У.Г.: Мы не хотим соглашаться с фактом, что можем прожить только семьдесят или восемьдесят лет жизни. Со смертью все, чего мы достигли за этот промежуток времени, исчезает. Не желая признавать факт, что это конец, мы представляем себе загробную жизнь и создаем всевозможные фантазии. Мой ответ на вопрос такой: что, по-твоему, есть тут сейчас, что продолжится после смерти этого тела? Что касается тела, то для него не существует ни рождения, ни смерти. То, что мы называем смертью, – не что иное, как перетасовка атомов, а перетасовка атомов происходит по той простой причине, что необходимо поддерживать уровень энергии во Вселенной. И по этой простой причине, то есть для поддержания уровня энергии, миллионы людей стираются с лица земли посредством катастроф. Для природы эти события не катастрофичны. Землетрясение – это такая же необходимость и такая же составляющая деятельности планеты, как любое другое событие. (Конечно, это не утешение для тех, кто лишился своего имущества и своих близких. Землетрясения уничтожили огромную часть человечества.) Так что попытки обнаружить ответы на эти вопросы – не что иное, как диалектические размышления. Они не помогут разрешить насущные проблемы, стоящие перед человечеством…

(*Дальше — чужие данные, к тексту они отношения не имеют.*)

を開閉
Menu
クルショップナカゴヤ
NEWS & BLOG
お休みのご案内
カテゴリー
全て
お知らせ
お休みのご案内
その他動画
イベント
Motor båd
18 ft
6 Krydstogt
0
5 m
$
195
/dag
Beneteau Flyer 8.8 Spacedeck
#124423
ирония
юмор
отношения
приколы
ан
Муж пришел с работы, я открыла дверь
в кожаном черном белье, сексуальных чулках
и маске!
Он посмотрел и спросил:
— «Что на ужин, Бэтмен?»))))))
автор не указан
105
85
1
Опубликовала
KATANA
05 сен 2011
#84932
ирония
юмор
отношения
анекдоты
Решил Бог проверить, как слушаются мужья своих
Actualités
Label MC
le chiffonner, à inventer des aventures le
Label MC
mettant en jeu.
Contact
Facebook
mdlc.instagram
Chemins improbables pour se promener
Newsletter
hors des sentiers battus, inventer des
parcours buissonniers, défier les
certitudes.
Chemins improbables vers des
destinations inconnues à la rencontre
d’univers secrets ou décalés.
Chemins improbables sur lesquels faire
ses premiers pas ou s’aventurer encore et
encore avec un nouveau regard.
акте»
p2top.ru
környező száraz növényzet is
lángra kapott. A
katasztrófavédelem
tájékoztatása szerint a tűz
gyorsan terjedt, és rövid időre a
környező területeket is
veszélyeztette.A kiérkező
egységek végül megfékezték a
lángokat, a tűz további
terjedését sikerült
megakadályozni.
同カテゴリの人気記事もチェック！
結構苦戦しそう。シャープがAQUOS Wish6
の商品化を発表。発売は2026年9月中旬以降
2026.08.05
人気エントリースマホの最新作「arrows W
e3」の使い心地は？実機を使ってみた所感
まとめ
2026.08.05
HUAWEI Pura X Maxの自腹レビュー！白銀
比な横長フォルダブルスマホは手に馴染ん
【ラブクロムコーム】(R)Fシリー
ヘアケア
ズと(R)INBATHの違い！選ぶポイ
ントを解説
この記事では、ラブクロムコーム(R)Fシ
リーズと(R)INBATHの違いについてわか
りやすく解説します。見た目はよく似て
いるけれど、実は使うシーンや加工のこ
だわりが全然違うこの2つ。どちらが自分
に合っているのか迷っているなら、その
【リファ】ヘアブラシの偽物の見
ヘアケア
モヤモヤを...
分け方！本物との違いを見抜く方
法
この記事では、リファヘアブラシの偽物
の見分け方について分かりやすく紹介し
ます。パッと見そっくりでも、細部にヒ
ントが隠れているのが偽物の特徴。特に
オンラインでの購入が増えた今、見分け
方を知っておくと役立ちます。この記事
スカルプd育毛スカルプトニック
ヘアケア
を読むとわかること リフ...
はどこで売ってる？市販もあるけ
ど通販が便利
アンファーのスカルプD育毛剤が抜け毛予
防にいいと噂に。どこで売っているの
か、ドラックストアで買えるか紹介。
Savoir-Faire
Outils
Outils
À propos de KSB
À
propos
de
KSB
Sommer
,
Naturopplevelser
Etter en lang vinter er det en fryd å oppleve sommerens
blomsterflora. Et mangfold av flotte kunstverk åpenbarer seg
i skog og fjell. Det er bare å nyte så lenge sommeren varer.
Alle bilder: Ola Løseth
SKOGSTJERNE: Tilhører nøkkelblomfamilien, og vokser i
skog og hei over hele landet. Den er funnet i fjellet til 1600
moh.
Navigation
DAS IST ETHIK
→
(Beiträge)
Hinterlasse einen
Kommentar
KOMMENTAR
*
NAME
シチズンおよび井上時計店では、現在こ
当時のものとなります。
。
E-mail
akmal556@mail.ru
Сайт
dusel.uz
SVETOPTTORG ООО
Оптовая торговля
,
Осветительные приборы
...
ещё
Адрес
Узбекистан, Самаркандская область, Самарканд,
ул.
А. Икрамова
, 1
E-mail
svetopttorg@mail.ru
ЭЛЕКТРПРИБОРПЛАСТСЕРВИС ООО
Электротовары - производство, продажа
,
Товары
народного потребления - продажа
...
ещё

Бесполезно отвечать на эти вопросы, потому что этому нет конца. Нет начала и нет конца. В природе все происходит по-другому. Все, что рождается, разрушается в ней. Видишь ли, рождение и смерть – это синхронные процессы. Как только исчезает непрерывность мысли или потребность испытывать одно и то же снова и снова, чтобы поддерживать то, что мы называем личностью, все эти вопросы, которые мы без конца повторяем, прекращаются. Мысль рождается, а затем растворяется в виде энергии – так устроена жизнь. Не то чтобы у меня было какое-то особое понимание законов природы, но все, что мы обнаруживаем относительно законов природы, используется для разрушения. Та небольшая выгода, которую мы извлекаем, приносит пользу только ничтожному проценту населения на этой планете. Она не доходит до уровня обычного человека. Почему нас так сильно впечатляют научные исследования? Мы можем дать им Нобелевскую премию. Мы можем дать им престижные награды. Но как они [эти исследования] отразятся на обычном человеке? Каждый раз, когда кто-нибудь приходит просить милостыню к моему дому, я говорю ему: «Иди к своему премьер-министру. Он там. Вы его выбрали. Вы посадили его туда, чтобы он кормил вас, одевал вас и давал вам крышу над головой». Знаешь, давать милостыню нищему – это самое вульгарное. Если ты что-то такое делаешь, то только лишь для самоудовлетворения. Ты чувствуешь кайф «благодетеля человечества». Ты не признаешь тот факт, что ты эгоистичен.
Мы ничего не делаем, чтобы решить проблемы. Ты можешь спросить меня: «А что делаешь ты?» Это естественный вопрос. Видишь ли, я не работаю на эту страну. Я ничуть не подвержен идеям национализма, патриотизма или другой чуши, которой нас учили в школе. Я совершенно ничему не научился ни у светских, ни у духовных учителей. Хотя я жил рядом с великими умами, взращенными в Оксфорде и Кембридже, я ничуть не выиграл от общения с ними.